I swear I've had entire summer vacations that were shorter than this week. It's probably made worse by the tantalizingly brief infusions of other Buffistas interspersed with metric assloads of day job, but even without the F2Fers, I'd swear this week is a geologic age in length. And clearly, it's taking advantage of its abnormal duration by hurting people who deserve better.
Spike's Bitches 30: Going on Thirteen
[NAFDA] Spike-centric discussion. Lusty, lewd (only occasionally crude), risque (and frisque), bawdy (Oh, lawdy!), flirty ('cuz we're purty), raunchy talk inside. Caveat lector.
Yay, SA! So glad you were able to put the crap aside, to focus on your exam. Also? Yay, final final! Now you can kick butt and take names about the false F.
Aw, Nora, what an awful thing to happen right during your trip to SF. (((virtual hugs))) Real-life ones will be delivered shortly.
In just three hours I'll head for the airport to fetch Beverly and Ginger. Hooray!
I'm not F2Fing, and this week is still longer than last February. Maybe the new Dr. Who episodes have set up a temporal distortion effect. That's what happens when you get decent special effects, I guess.
Oh, {{{Nora}}}. I'm so sorry, you.
Emaryn! You're not supposed to do that! Hope she feels better soon, Gud.

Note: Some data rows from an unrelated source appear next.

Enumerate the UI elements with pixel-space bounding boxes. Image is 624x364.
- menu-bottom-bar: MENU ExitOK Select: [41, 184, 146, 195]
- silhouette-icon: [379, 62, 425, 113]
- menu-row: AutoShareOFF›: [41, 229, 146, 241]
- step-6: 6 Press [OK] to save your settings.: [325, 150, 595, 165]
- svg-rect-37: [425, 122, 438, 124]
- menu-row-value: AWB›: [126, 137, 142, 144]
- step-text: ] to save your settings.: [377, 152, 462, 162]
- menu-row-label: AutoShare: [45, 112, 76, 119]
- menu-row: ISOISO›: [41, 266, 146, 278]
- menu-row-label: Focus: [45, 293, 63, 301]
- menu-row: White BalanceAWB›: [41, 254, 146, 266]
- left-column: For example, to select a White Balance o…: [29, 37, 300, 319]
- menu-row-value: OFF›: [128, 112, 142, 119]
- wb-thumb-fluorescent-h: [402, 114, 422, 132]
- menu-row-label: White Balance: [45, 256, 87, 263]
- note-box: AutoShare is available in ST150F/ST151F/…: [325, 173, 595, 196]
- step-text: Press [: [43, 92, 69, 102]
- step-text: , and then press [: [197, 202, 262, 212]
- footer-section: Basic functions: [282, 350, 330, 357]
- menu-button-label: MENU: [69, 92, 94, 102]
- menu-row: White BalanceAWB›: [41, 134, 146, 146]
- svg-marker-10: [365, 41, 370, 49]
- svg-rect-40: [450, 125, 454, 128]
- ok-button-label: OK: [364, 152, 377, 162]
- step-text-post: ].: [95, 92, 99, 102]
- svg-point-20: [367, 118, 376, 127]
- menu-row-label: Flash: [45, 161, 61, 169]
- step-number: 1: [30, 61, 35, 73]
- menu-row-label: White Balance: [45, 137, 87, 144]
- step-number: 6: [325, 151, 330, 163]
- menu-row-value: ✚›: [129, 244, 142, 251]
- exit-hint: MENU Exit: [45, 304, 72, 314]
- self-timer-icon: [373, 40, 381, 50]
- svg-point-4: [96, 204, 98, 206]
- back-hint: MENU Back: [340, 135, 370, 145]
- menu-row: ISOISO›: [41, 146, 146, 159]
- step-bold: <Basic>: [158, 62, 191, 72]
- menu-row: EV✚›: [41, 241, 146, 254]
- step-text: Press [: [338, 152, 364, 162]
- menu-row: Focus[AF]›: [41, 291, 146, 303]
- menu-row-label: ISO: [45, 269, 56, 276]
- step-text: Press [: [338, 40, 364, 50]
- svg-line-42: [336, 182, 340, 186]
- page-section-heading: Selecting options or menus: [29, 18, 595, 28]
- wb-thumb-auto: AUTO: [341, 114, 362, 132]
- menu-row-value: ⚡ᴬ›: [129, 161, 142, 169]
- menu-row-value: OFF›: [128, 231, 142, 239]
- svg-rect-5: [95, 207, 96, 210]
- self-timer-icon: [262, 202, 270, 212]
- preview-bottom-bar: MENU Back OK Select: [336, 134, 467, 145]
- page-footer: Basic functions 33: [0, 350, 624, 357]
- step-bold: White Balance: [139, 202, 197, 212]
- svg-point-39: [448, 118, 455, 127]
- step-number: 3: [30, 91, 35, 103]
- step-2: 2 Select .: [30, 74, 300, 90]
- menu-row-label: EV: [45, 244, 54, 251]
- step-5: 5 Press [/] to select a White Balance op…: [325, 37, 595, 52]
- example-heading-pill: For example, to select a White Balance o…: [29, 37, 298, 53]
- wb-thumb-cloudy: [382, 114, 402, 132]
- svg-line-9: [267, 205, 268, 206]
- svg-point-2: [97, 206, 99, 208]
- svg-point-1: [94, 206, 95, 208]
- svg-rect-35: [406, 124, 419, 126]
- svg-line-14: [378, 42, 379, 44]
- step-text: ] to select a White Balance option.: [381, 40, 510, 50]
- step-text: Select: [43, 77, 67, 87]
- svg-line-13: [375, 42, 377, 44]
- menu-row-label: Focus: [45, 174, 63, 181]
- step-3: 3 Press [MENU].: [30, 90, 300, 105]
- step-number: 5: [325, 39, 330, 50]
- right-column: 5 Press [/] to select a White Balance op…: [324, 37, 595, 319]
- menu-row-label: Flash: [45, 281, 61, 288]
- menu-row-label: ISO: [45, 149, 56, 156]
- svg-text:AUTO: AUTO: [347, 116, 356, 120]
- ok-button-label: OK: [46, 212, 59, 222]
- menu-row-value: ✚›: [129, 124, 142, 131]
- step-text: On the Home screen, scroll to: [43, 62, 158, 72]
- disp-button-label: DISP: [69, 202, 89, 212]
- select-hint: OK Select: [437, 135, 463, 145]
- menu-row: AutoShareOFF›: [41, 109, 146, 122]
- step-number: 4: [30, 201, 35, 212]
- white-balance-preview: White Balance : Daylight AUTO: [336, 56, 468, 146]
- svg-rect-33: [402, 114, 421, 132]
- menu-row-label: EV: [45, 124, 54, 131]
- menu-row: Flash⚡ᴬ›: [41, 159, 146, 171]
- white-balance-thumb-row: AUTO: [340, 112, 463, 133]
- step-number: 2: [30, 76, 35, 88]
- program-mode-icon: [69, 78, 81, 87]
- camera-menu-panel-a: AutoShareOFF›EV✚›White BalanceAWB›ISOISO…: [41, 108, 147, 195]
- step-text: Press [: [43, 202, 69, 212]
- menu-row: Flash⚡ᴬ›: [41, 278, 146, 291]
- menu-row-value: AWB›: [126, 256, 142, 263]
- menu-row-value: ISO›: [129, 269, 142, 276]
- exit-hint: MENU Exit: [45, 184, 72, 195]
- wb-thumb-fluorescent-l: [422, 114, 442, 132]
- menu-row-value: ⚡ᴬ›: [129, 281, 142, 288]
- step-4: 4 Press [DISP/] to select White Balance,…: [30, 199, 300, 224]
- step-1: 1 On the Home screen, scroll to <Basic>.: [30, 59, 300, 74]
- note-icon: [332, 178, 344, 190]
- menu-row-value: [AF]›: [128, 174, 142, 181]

So, I just got a note that this apartment is being shown tonight: [link] It's in my price range, but only has w/d hookups, and I don't know what the move-in date would be. Is it worth me going to a showing tonight?
If it's too early for your apartment to be shown, isn't it too early to be looking at new ones?
Not necessarily, actually. I think I'm gonna skip it, though. I can't afford a w/d, and it's probably an immediate move-in, since it doesn't say.
Now you can kick butt and take names about the false F.
First I need to find some of this "energy" thing people keep talking about. I suspect it's closely related to "motivation," which is another strange and mysterious myth.
Have lunched with Nora, who is charming and lovely and is feeling a little better.
Sat down in my truck to drive back to work from lunch and discovered there's coffee spilled down the front of my pants. This would be irritating on the best of days, but as I DON'T drink coffee, and have no idea where it came from, it's extra-irksome. (Oh, and my stain-resistant pants? Aren't.)